Though Margaret’s sentiments about her marriages and her son probably ring true for many female readers, I found her to be much too one-dimensional and repetitive for my taste. But who’s to say she wasn’t? I wasn’t very impressed with this book but I do want to read the companion book, The White Queen for comparison’s sake.

Bottom line: Ho-hum.

Lately I had the good fortune to check out the book Thirteen Moons, by Charles Frazier, from the library. I originally picked the book up for the title, which made me think of Native American lore, and the beautiful cover. Then I noticed the writer’s name, which seemed to ring a bell– I remembered having enjoyed reading Cold Mountain years ago, so I thought I would try this book as well. I’m so glad I did.

Thirteen Moons was better than I expected it to be. The premise is simple, and I thought I would enjoy it for its historical genre as well as the setting in the mountains of North Carolina, but Frazier well exceeded my expectations.
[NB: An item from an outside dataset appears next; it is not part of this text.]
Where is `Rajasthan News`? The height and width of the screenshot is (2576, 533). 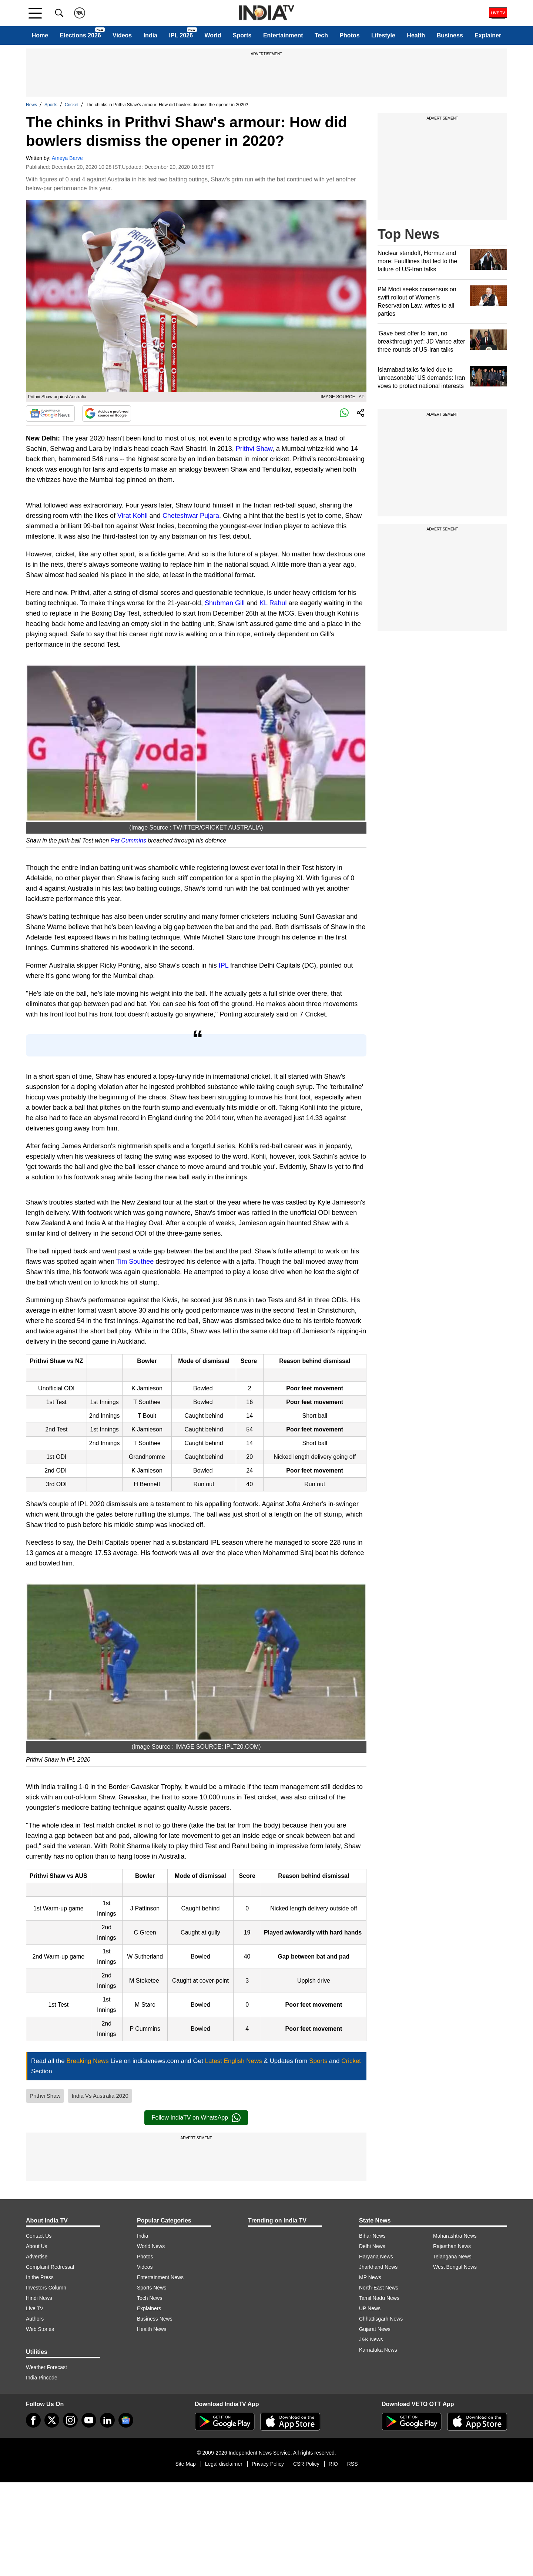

The writing is lyrical and patient, and the tale is told in a winding way that reminds me so much of how old Southern men tell stories: somewhat linear but with each anecdote igniting the memory of a related anecdote.

The story is told through a long flashback that begins when the main character and narrator, Will, is sold as a kind of indentured servant by his parents. He is a “bound boy,” obligated through a contract signed by his parents and an old gentleman, to run a mountain trading post which conducts business primarily with the Cherokee who live throughout the woods. This is where he meets Bear, a Cherokee man who becomes his adopted father. Will subsequently finds himself straddling the two cultures and living a colorful life, working as a lawyer, a businessman, and a senator, up into his twilight years. The story unwinds slowly, with a plethora of both lovable and love-to-hate-able characters. A quiet, painful love story is the thread that runs through most of Will’s life, but the book is far from being a romance novel. It is a blend of historical fiction and fictional memoir. The book is not a quick read and it is not meant to be that way– though it lingers, you want it to last even longer, like a glass of good wine.

The language is mesmerizing, and the setting is vividly brought to life, taking on a character of its own. I think it takes a truly gifted writer who can balance setting with character, dialogue, and plot. Equal attention is given to these elements, and while it is indeed long, it is not for the writer simply padding the story with unnecessary details or rambling on. Set in the early through late nineteenth century, the writing skillfully mirrors the pace of a slower world that was not technology-obsessed. Reading it reminded me of the many camping trips I’ve had in the Appalachian Mountains, and it also sparked that blind nostalgia that we sometimes get when reading historical fiction that takes place when our country was “simpler.” Of course I say “simpler” with gritted teeth; issues back then were certainly just we weighty and complicated as they are today, but without modern threats such as nuclear war, suicide bombers, heavy drugs, and the incessant obligation to be connected at every second. I don’t relish the thought of being without some modern conveniences (particularly medicine) but a part of me longs for those days. The narrator makes an excellent point late in the book about how, for hundreds of years, human life was basically the same: you lived your life in pretty much the same way your parents, grandparents, great-grandparents and etc. did. However, beginning around the time of Will’s lifetime, individuals’ lives were radically different from generation to generation, and this thought still resonates today.

Bottom line: the best book I have read this year. Frazier is a master.